The difference between the stories is that Frank Portelli is sole owner of the company that defaulted on a far greater amount for a far longer time than the company Adrian Delia and his wife own 9% of. And clearly since debts are not in and of themselves an ethical problem (I’m careful not to say illegal of course because the benchmark of a person in the position Portelli and Delia want to fill is rather higher than the merely legal) and therefore the scale of the debt is relevant. To stretch that argument no one would blink if any one of them owed a few thousand on their credit card. It is just a matter of scale and whether election to office can bring about a conflict of interest. Through that perspective the stories are different.

Also I am not entirely convinced the fact that Delia holds a power of attorney for his wife is such a shocking complication of the story. My wife held a power of attorney for me for long stretches of time to deal with the simple convenience that I travelled a lot for work. She was not even my wife then. When it was no longer necessary, I withdrew that power. Mrs Delia (Adrian’s, not mine) is a lawyer and we have to assume she is aware of the significance of granting her husband a power of attorney and her right at any time to withdraw it as and when she wishes to.

She also might very well not have the time to sit through hours of watching a notary drone through the details of a contract when she had a very good grasp on the gist of the matter and she could get her husband to take care of his business while she took care of her own.

But there’s one unreported aspect to this story which needs to be taken into account. Adrian Delia has mismanaged an ordinary press situation through an apparent combination of naiveté and unjustified confidence that his undoubted star ability to argue would be enough to let him talk himself out of a sticky situation.
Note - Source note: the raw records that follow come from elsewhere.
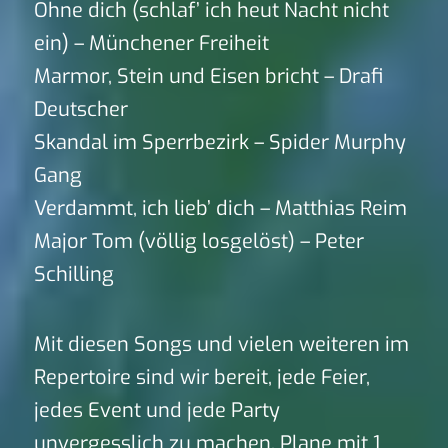
Ohne dich (schlaf’ ich heut Nacht nicht
ein) – Münchener Freiheit
Marmor, Stein und Eisen bricht – Drafi
Deutscher
Skandal im Sperrbezirk – Spider Murphy
Gang
Verdammt, ich lieb’ dich – Matthias Reim
Major Tom (völlig losgelöst) – Peter
Schilling
Mit diesen Songs und vielen weiteren im
Repertoire sind wir bereit, jede Feier,
jedes Event und jede Party
unvergesslich zu machen. Plane mit 1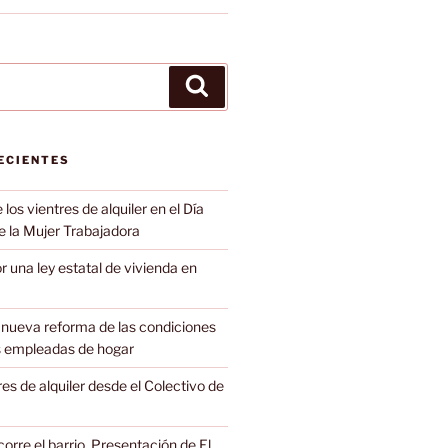
Buscar
ECIENTES
los vientres de alquiler en el Día
e la Mujer Trabajadora
r una ley estatal de vivienda en
a nueva reforma de las condiciones
as empleadas de hogar
res de alquiler desde el Colectivo de
orre el barrio. Presentación de El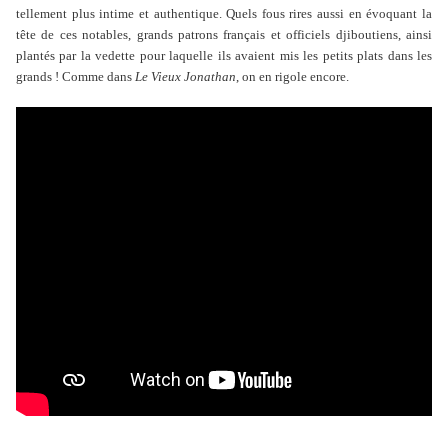
tellement plus intime et authentique. Quels fous rires aussi en évoquant la
tête de ces notables, grands patrons français et officiels djiboutiens, ainsi
plantés par la vedette pour laquelle ils avaient mis les petits plats dans les
grands ! Comme dans
Le Vieux Jonathan
, on en rigole encore.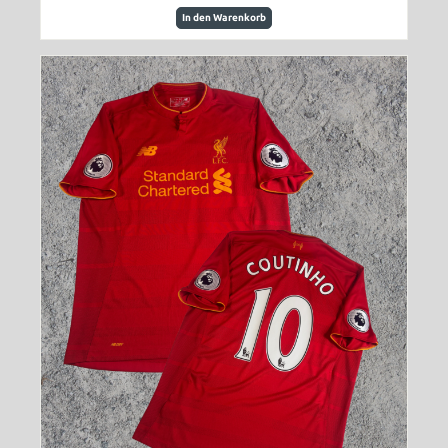
In den Warenkorb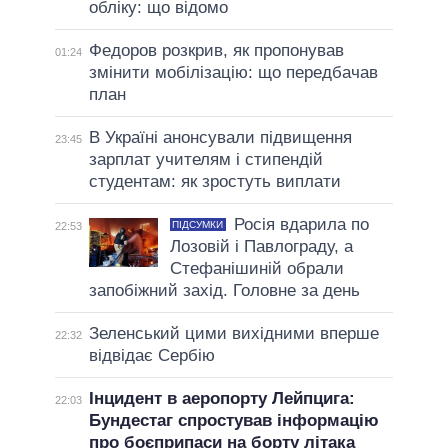
обліку: що відомо
Федоров розкрив, як пропонував
01:24
змінити мобілізацію: що передбачав
план
В Україні анонсували підвищення
23:45
зарплат учителям і стипендій
студентам: як зростуть виплати
Росія вдарила по
ПІДСУМКИ
22:53
Лозовій і Павлограду, а
Стефанішиній обрали
запобіжний захід. Головне за день
Зеленський цими вихідними вперше
22:32
відвідає Сербію
Інцидент в аеропорту Лейпцига:
22:03
Бундестаг спростував інформацію
про боєприпаси на борту літака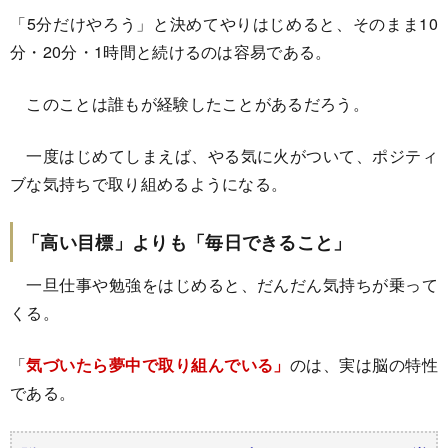
「5分だけやろう」と決めてやりはじめると、そのまま10
分・20分・1時間と続けるのは容易である。
このことは誰もが経験したことがあるだろう。
一度はじめてしまえば、やる気に火がついて、ポジティ
ブな気持ちで取り組めるようになる。
「高い目標」よりも「毎日できること」
一旦仕事や勉強をはじめると、だんだん気持ちが乗って
くる。
「
気づいたら夢中で取り組んでいる」
のは、実は脳の特性
である。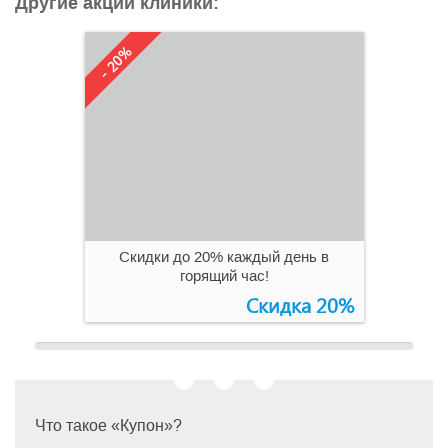
Другие акции клиники:
- 20%
Бессрочно
0
0
Скидки до 20% каждый день в
горящий час!
Скидка 20%
Что такое «Купон»?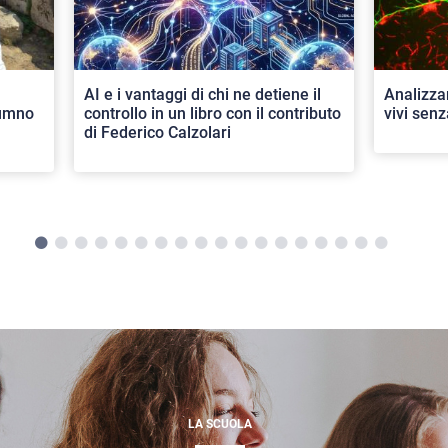
AI e i vantaggi di chi ne detiene il
Analizza
lumno
controllo in un libro con il contributo
vivi senz
di Federico Calzolari
LA SCUOLA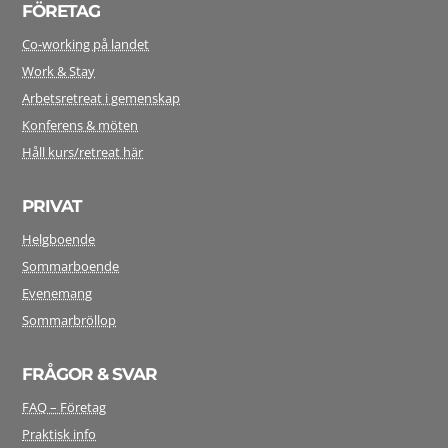
FÖRETAG
Co-working på landet
Work & Stay
Arbetsretreat i gemenskap
Konferens & möten
Håll kurs/retreat här
PRIVAT
Helgboende
Sommarboende
Evenemang
Sommarbröllop
FRÅGOR & SVAR
FAQ – Företag
Praktisk info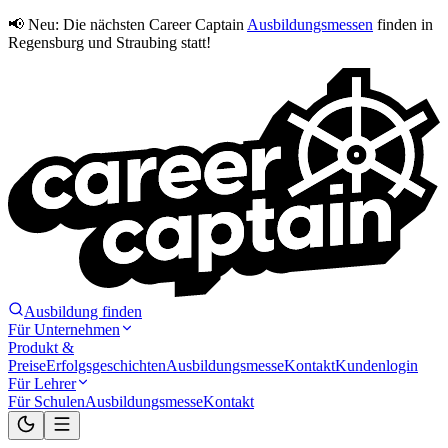
📢 Neu:
Die nächsten Career Captain
Ausbildungsmessen
finden in
Regensburg und Straubing statt!
Ausbildung finden
Für Unternehmen
Produkt &
Preise
Erfolgsgeschichten
Ausbildungsmesse
Kontakt
Kundenlogin
Für Lehrer
Für Schulen
Ausbildungsmesse
Kontakt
Outside Plato’s Republic where politicians are bred apart from the rest so they can be appointed to office with no property, no debts and no family to raise conflicts and suspicions, anyone who is not a career politician joining the fray at a rather late point in his life has a life history to tell, which history was written when being a politician was not in the plans.

If that history has pages of loot, pillage, rape and murder then obviously there’s nothing to explain. If it has business interests, assets and liabilities, these need to be explained, in detail, because the burden is on the candidate to prove there are no conflicts that may weaken their ability to fulfil the responsibilities of the position they are seeking to fill.

The key therefore is full disclosure. Give the press a detailed dossier of all the facts and make sure that as the better ones of them – Daphne Caruana Galizia being the nonpareil of investigative journalism and should be foremost on your mind – turn every stone there is, all they find is things you’ve already released in your dossier.

I do not understand Adrian Delia’s reluctance to publish everything there is to know and now I should imagine he’s ruing not having done so given that whatever he was seeking to keep private in case he did not get elected and needed to return to private life by September is now public anyway topped with the confusing conflation with Frank Portelli’s real mess.

We saw on Daphne Caruana Galizia’s blog her transcript of her conversation with him on the phone when she confronted him with this story. He appears to have tried to argue his way as he would have in a court of law, obviously in the way he knows best. That just does not cut it in this business. Here you disclose first, answer any question there is for as long as it takes and make sure the air is clear of any doubts before moving on to your own agenda.

Being right, as Adrian Delia no doubt is, is beside the point. For as long as doubt persists, it is going to be an incredibly difficult job for him to be speaking on his noble reasons for submitting himself to this kind of scrutiny. This is a painful reminder of the original objection to people falling onto politics like rain from an unclouded sky. It feels difficult to tell a freshman he should have known better.